La coartada para justificar la violencia contra los demócratas de la oposición es la revolución. Los chavistas creen que si pierden ciertas zonas del poder ''el proceso'' se ralentizará y les tomará más tiempo llegar al ''socialismo del siglo XXI'', un engendro tan nefasto como el de la previa centuria, pero más burdo. Según las mejores encuestas, deberían perder seis u ocho estados –los más importantes del país, la capital incluida–, pero es probable que entre el fraude masivo y la intimidación sólo admitan dos o tres derrotas menores.
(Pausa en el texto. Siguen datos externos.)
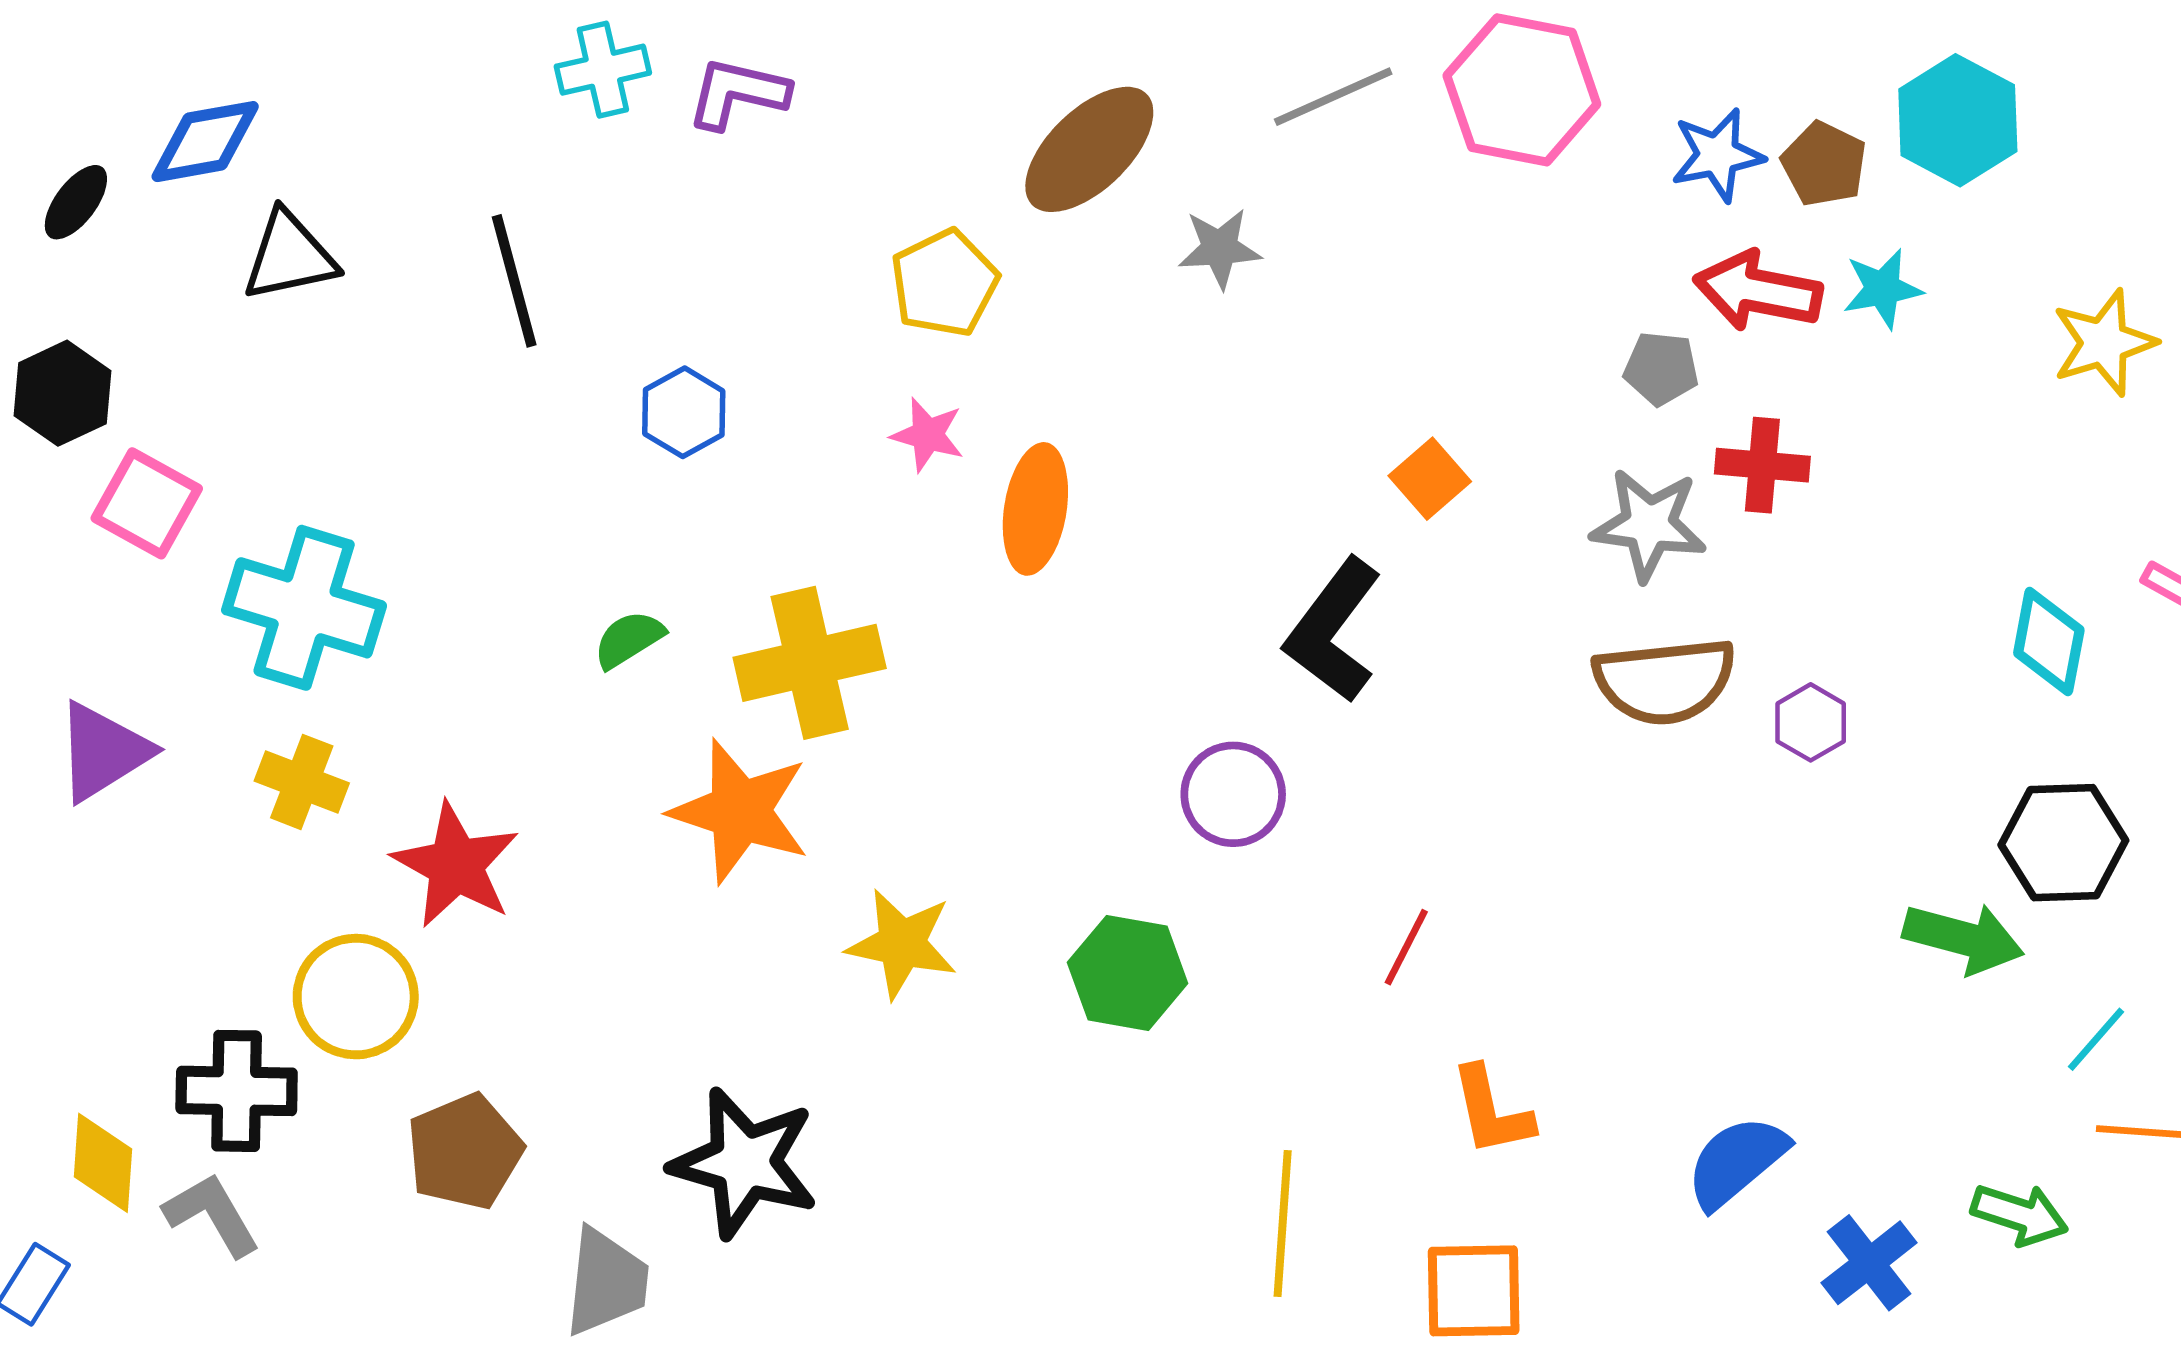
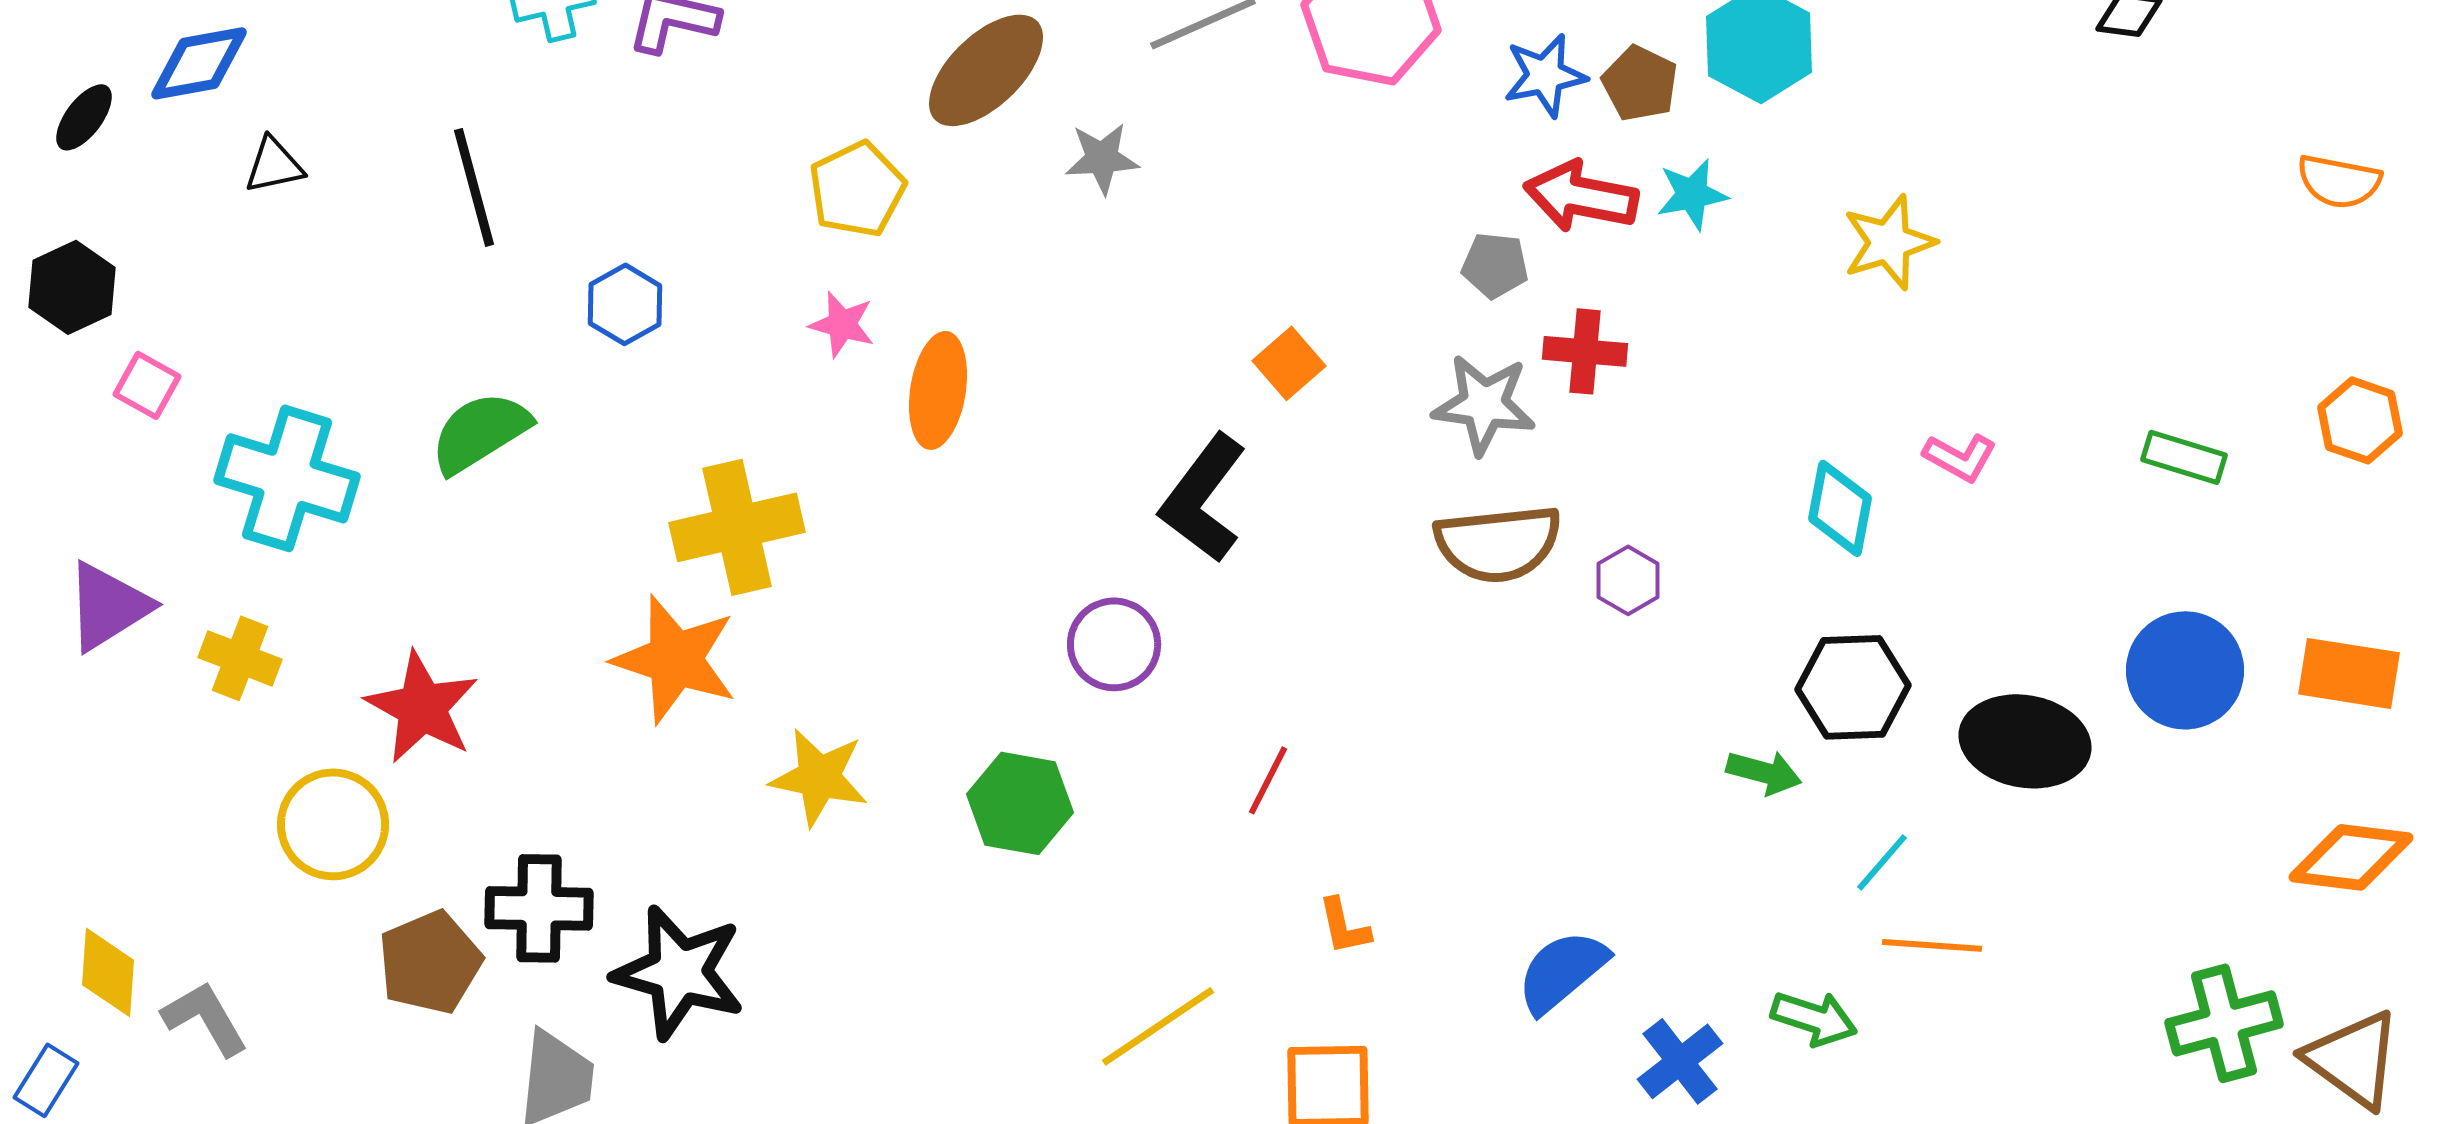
black triangle: (289, 256) -> (274, 165), size x0.7
pink square: (147, 503) -> (147, 385), size x0.7
green semicircle: (629, 639) -> (480, 432), moved, size x1.6
yellow cross: (302, 782) -> (240, 658), moved
green arrow: (1963, 938) -> (1764, 772), size x0.7
black cross: (237, 1091) -> (539, 908), moved
orange L-shape: (1492, 1111) -> (1344, 926), size x0.7
yellow line: (1283, 1223) -> (1158, 1026), turned 52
Tras haber fracasado en el referéndum de diciembre de 2007, Hugo Chávez llegó a la conclusión de que las elecciones sólo se justifican si se ganan. De lo contrario, no tienen sentido. Son una ordinariez.
Para los chavistas, y para esa frenética familia –por ahora Venezuela, Nicaragua, Ecuador y Bolivia, dado que El Salvador todavía está en remojo, aunque con grandes posibilidades de caer en la trampa–, las elecciones son sólo un método para hacer la revolución, y no una manera pacífica y racional de medir las preferencias de la sociedad, con el objeto de entregarle el gobierno al ganador, para que administre el país de acuerdo con las reglas y según el mandato encomendado por el pueblo.
En ese mundillo bananero de rompe y rasga, la ley y las instituciones no sirven para nada. En Nicaragua, tras el inmenso fraude electoral que acaba de protagonizar Daniel Ortega, las turbas sandinistas golpean a los manifestantes que se quejan, les disparan balas y morterazos, los aterrorizan de mil formas distintas, y se preparan para encarcelar a Eduardo Montealegre, el gran triunfador en los comicios de Managua. En el Ecuador de Rafael Correa, en su momento las turbas de sus partidarios rodearon el parlamento y la Corte Suprema hasta poner en fuga a los funcionarios incómodos. En Bolivia, los masistas de Evo Morales les propinan chicotazos a los opositores, les disparan a los adversarios –ya hay varias docenas de muertos– e ilegalmente encarcelan al prefecto de Pando, mientras el presidente cocalero les dice a sus ministros que él se ocupa de hacer las trampas, y a ellos, que son abogados, les toca encontrar la manera de justificar legalmente sus actos, «pues para eso han estudiado''.
No hay nada que aterrorice más a la población que una banda armada que actúa impunemente con la complicidad o bajo la orientación de los poderes públicos. Estamos en plena turbocracia. Es el gobierno de la canalla armada con garrotes. Es el matonismo callejero, que existe desde la Roma clásica, reinventado por Adolfo Hitler en el siglo XX con sus camisas pardas, mientras lograba el control total de la policía y de los servicios de inteligencia. En Cuba –madre y maestra del socialismo del siglo XXI–, la dictadura comunista no ha dejado de recurrir a estos métodos (los llama ''actos de repudio'' y son orquestados por la policía política y el partido comunista), y les ha explicado a sus discípulos cómo se utilizan eficazmente para sembrar el terror y ejercer el control social absoluto.
La pregunta inevitable es ésta: ¿cómo se sale por las buenas de unos gobernantes que utilizan la democracia para alcanzar el poder y, una vez instalados en el cuarto de mando, se niegan a entregarlo a sus adversarios cuando los derrotan en las urnas, o, sencillamente, como sucede en las dictaduras de partido único, cierran todas las puertas? El dilema es muy grave porque los demócratas, por definición y por vocación, suelen ser gentes pacíficas nada dadas a la violencia. Los navajeros son, precisamente, los que están en el otro bando. La pelea es entre un león con hambre y un mono amarrado.